[Page-level text extractions]
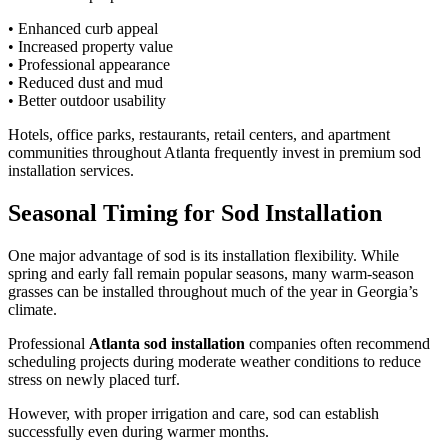
• Enhanced curb appeal
• Increased property value
• Professional appearance
• Reduced dust and mud
• Better outdoor usability
Hotels, office parks, restaurants, retail centers, and apartment
communities throughout Atlanta frequently invest in premium sod
installation services.
Seasonal Timing for Sod Installation
One major advantage of sod is its installation flexibility. While
spring and early fall remain popular seasons, many warm-season
grasses can be installed throughout much of the year in Georgia’s
climate.
Professional
Atlanta sod installation
companies often recommend
scheduling projects during moderate weather conditions to reduce
stress on newly placed turf.
However, with proper irrigation and care, sod can establish
successfully even during warmer months.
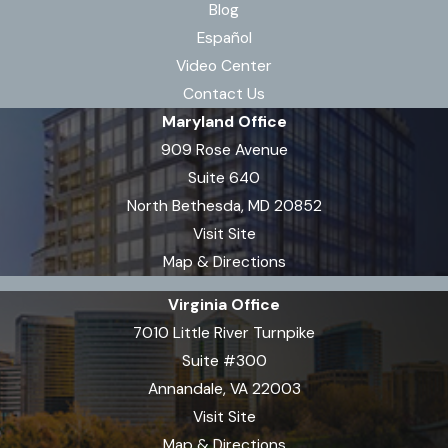
Blog
Español
Video Center
Contact Us
Maryland Office
909 Rose Avenue
Suite 640
North Bethesda, MD 20852
Visit Site
Map & Directions
Virginia Office
7010 Little River Turnpike
Suite #300
Annandale, VA 22003
Visit Site
Map & Directions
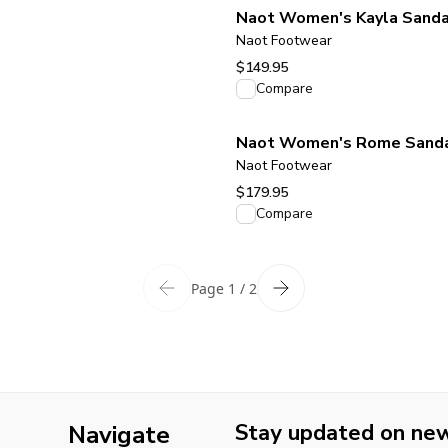
Naot Women's Kayla Sandal
Naot Footwear
$149.95
View product
Compare
Naot Women's Rome Sandal
Naot Footwear
$179.95
View product
Compare
Page 1 / 2
Stay updated on new 
Navigate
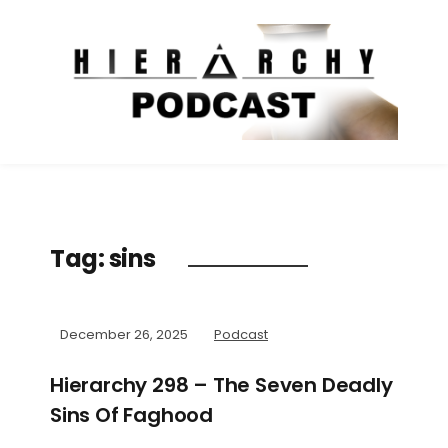
Tag:
sins
December 26, 2025
Podcast
Hierarchy 298 – The Seven Deadly
Sins Of Faghood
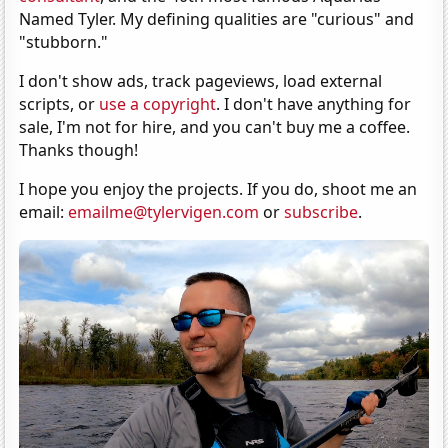
Named Tyler. My defining qualities are "curious" and
"stubborn."
I don't show ads, track pageviews, load external
scripts, or
use a copyright
. I don't have anything for
sale, I'm not for hire, and you can't buy me a coffee.
Thanks though!
I hope you enjoy the projects. If you do, shoot me an
email:
emailme@tylervigen.com
or
subscribe
.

• **WHAT THE EXERCISE ASKS**
Pictures aside, return exactly the lines from the data above, starting at the line that has "installation services." and ending at the line that has "Sins Of Faghood", both included.

• **COMPLETED TASK**
installation services.
Seasonal Timing for Sod Installation
One major advantage of sod is its installation flexibility. While
spring and early fall remain popular seasons, many warm-season
grasses can be installed throughout much of the year in Georgia’s
climate.
Professional
Atlanta sod installation
companies often recommend
scheduling projects during moderate weather conditions to reduce
stress on newly placed turf.
However, with proper irrigation and care, sod can establish
successfully even during warmer months.
Blog
Español
Video Center
Contact Us
Maryland Office
909 Rose Avenue
Suite 640
North Bethesda, MD 20852
Visit Site
Map & Directions
Virginia Office
7010 Little River Turnpike
Suite #300
Annandale, VA 22003
Visit Site
Map & Directions
Naot Women's Kayla Sandal
Naot Footwear
$149.95
View product
Compare
Naot Women's Rome Sandal
Naot Footwear
$179.95
View product
Compare
Page 1 / 2
Stay updated on new 
Navigate
Tag:
sins
December 26, 2025
Podcast
Hierarchy 298 – The Seven Deadly
Sins Of Faghood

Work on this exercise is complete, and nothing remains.